From left: Dr Nighat Aftab; Dr Faisal Ikram; Tahir Zaidi, joint secretary of PAD; and Amjad Hussain, executive member of PAD, at a press conference to announce the project. Image Credit: Atiq-Ur-Rehman/Gulf News

Dubai: In a novel attempt to raise funds for a multi-speciality medical centre, the Pakistan Association in Dubai (PAD) has launched an ‘own a brick’ campaign for the Dh12 million facility.

The first-ever not-for-profit Pakistan Medical Centre project will be launched on August 14, the Independence Day of Pakistan. The centre will be housed in a two-storey building which will cost Dh12 million. PAD offers community members 12,000 bricks to own with a price tag of Dh1,000 for each brick in a bid to raise Dh12 million for the construction of the building, which will be completed in 18 months.

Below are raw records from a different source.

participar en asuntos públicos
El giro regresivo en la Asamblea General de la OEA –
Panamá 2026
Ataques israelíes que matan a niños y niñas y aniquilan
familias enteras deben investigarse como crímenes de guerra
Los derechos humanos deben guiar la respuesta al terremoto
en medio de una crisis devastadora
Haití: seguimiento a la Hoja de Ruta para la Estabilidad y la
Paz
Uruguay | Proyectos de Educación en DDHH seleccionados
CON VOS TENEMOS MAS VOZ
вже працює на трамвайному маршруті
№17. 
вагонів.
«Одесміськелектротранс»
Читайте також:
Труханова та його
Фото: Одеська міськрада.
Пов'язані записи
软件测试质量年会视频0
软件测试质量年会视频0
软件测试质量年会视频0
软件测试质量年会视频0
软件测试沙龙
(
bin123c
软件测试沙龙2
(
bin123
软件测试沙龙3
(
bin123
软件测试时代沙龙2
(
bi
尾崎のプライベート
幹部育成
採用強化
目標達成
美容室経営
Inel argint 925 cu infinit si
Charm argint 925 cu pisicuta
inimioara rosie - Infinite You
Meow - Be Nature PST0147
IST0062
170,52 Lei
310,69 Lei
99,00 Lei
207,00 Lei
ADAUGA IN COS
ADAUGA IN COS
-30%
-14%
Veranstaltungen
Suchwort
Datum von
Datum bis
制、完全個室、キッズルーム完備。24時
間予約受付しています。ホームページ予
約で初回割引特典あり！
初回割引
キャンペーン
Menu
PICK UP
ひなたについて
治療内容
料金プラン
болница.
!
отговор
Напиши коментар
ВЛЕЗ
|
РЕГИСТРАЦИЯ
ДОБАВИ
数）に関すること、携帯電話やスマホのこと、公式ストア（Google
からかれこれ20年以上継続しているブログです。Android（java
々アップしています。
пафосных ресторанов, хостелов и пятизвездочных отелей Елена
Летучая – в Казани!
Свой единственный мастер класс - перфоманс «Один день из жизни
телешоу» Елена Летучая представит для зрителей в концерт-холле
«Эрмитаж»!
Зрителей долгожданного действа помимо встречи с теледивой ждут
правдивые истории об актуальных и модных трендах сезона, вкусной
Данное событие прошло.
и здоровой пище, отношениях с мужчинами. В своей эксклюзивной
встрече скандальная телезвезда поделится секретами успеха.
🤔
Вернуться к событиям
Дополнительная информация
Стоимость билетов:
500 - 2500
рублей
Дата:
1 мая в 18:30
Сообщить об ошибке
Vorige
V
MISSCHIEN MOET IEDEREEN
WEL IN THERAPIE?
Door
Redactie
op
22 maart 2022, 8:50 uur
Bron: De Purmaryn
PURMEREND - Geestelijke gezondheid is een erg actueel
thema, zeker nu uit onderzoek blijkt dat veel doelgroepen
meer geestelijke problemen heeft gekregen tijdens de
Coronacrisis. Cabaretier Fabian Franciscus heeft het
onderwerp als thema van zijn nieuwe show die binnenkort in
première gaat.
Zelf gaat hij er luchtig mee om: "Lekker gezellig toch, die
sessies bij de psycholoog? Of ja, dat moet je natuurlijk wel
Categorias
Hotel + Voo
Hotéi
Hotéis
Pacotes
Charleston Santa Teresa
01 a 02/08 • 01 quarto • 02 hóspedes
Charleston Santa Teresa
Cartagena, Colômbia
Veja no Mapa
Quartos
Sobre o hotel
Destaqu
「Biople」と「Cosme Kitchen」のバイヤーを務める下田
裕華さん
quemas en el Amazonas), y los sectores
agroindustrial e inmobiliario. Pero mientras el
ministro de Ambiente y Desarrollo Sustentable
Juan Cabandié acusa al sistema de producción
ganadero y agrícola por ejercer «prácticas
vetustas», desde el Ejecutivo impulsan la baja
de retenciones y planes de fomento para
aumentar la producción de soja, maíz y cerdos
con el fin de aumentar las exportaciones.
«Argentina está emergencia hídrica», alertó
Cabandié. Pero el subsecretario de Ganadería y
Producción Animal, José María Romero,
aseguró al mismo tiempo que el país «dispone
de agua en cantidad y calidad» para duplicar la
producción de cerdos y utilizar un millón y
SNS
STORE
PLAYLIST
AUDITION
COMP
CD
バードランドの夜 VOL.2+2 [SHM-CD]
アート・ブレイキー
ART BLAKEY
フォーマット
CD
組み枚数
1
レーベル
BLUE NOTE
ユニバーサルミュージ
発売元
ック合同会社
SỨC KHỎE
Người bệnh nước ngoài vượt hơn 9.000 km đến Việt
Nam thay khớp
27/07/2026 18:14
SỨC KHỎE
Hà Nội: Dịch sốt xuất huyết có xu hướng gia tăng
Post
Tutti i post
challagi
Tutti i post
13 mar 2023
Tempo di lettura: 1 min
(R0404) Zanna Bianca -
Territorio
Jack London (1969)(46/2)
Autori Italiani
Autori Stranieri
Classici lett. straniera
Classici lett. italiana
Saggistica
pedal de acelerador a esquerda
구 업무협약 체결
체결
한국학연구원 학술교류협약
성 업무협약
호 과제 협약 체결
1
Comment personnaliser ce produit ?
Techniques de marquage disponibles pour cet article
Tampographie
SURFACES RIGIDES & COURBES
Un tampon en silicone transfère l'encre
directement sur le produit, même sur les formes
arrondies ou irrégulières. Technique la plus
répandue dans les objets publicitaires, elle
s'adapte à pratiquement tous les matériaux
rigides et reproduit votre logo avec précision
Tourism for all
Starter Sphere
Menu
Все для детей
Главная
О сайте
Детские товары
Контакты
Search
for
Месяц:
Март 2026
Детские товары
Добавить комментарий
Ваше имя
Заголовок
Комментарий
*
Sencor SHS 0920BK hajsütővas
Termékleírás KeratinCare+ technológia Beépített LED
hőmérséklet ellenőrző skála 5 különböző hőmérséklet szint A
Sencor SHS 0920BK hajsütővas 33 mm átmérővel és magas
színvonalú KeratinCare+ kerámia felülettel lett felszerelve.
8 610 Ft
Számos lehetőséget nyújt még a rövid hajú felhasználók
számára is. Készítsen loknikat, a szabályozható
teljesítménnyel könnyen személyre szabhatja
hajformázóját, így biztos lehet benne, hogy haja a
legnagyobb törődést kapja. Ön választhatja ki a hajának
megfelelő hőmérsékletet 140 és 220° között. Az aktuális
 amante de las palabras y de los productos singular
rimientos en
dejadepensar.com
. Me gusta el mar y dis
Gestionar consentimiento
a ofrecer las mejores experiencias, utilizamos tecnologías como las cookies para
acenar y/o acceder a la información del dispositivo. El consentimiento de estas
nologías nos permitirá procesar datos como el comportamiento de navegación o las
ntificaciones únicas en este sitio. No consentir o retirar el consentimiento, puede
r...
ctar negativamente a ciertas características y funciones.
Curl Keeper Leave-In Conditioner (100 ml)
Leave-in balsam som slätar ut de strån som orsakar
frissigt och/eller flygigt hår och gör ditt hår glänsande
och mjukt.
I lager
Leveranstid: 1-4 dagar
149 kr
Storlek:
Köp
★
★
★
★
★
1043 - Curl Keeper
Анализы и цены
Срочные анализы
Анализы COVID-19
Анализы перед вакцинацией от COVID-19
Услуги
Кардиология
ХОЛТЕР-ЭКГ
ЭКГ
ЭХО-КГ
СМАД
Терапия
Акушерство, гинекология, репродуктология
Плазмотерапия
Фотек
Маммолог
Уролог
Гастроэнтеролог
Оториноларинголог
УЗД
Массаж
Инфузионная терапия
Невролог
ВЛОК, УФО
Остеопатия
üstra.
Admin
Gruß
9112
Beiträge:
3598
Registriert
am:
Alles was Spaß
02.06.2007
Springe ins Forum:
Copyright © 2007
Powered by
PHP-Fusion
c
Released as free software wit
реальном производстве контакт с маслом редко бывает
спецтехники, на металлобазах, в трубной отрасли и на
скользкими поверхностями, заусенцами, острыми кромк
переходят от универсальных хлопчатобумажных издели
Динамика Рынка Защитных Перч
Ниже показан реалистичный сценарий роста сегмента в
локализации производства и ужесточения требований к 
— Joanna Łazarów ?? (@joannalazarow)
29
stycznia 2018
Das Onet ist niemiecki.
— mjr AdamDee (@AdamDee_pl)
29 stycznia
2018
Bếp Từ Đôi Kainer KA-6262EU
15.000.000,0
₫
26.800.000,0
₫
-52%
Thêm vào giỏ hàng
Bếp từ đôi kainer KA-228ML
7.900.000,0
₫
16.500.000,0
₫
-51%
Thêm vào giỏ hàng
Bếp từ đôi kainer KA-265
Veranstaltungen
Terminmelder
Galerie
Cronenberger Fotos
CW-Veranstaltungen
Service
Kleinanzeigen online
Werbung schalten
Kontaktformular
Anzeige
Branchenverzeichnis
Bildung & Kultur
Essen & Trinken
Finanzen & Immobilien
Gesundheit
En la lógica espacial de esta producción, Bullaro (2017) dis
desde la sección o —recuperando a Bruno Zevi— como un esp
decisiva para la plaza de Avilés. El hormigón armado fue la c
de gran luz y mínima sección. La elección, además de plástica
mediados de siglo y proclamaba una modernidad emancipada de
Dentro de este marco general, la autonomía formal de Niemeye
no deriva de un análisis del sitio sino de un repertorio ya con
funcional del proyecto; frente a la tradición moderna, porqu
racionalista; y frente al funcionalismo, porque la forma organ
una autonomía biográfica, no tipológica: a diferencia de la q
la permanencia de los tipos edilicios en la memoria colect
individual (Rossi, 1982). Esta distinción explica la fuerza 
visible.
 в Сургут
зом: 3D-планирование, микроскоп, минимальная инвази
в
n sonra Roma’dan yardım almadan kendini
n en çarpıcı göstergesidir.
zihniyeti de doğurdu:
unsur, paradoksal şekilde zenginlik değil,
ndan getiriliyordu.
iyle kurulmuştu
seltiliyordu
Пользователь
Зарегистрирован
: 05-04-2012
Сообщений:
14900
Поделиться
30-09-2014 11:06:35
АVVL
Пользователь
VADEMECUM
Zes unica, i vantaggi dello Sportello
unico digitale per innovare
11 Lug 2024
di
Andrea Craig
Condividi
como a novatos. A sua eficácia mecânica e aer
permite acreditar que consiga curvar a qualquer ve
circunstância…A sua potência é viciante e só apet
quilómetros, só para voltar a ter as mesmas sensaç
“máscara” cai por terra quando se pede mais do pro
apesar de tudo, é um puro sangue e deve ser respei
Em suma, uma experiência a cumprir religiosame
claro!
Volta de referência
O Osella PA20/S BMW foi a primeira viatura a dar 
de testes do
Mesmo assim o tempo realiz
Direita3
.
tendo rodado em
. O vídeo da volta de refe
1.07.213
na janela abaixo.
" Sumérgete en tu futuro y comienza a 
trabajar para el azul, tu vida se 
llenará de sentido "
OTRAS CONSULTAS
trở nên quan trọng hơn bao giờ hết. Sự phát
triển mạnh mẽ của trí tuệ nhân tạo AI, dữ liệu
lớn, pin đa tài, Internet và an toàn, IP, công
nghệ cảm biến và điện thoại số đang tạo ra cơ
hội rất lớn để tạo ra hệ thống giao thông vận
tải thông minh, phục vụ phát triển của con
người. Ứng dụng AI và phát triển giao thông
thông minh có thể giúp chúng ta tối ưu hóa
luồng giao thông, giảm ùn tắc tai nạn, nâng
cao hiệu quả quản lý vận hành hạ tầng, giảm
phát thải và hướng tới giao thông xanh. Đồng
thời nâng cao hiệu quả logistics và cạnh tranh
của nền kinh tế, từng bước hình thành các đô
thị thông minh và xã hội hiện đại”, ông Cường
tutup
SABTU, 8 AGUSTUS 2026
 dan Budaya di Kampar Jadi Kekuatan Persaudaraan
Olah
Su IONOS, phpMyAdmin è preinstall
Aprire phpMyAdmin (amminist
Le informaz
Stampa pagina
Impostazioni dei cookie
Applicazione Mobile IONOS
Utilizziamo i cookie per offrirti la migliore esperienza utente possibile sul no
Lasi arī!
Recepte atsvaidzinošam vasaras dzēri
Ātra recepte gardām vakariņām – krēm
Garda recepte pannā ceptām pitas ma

“We don’t want to raise funds through donation but offer community members a chance to have their share in the medical centre which will cater to the low-income group of people offering top class health-care facilities,” said Dr Faisal Ikram, general secretary of PAD, while addressing a press conference on Tuesday.

He said at least 1,000 bricks will also be offered to the low-income group so that they can contribute even Dh100 each to have their share in the construction of the building.

“We are sure to achieve our target as more than 1.4 million Pakistani expatriates live in the UAE. There should not be any problem in attracting 12,000 people to ‘own a brick’ for the noble cause.

Those who ‘own a brick’ for Dh1,000 will also get lifetime membership of the association. The membership fee alone costs Dh1,000 per member. This is a win-win situation for those who contribute to this project.

“Pakistan Medical Centre will be the first ever non-profit health-care facility to be built by expatriates at their community centre anywhere in the world,” he said.

The medical centre is being built in cooperation with Community Development Authority (CDA), Dubai Health Authority (DHA), Dubai Economic Department, Dar Al Ber Society and Emirates Red Crescent. “We are grateful to all the authorities concerned for granting us permission for this unique community project,” said Dr Ikram.

He said the idea of building the medical centre was conceived by the Medical Wing of the Association, which is a group of volunteer Pakistani doctors who hold medical camps once a month to provide free consultation to underprivileged community members.

“We have been holding free medical camps for the last seven years and so far have examined more than 30,000 patients,” said Dr Nighat Aftab, president of the medical wing. They also hold free medical camps at the labour accommodations twice a year and a blood donation drive once a year.

“We got the idea of having a dedicated non-for profit medical centre after realising the community’s health needs through our free medical camps,” she added.

Dr Aftab noted that many low-income expatriates do not have access to quality health services and a free medical camp once a month is not enough to cater to their needs. “The whole idea behind the medical centre is to provide them a permanent health-care facility,” she added.

Dr Aamerah Shah, general secretary of the medical wing, said that the wing has a pool of 50 doctors, including specialists and consultants, and they will provide volunteer services at the centre.

The medical centre will be built after demolishing the existing building of the association, established in 1969.

The ground floor of the new complex will consist of an office block, a mosque and a restaurant while the first floor will have a medical centre, fitness and rehabilitation centre, meeting rooms and children’s play area.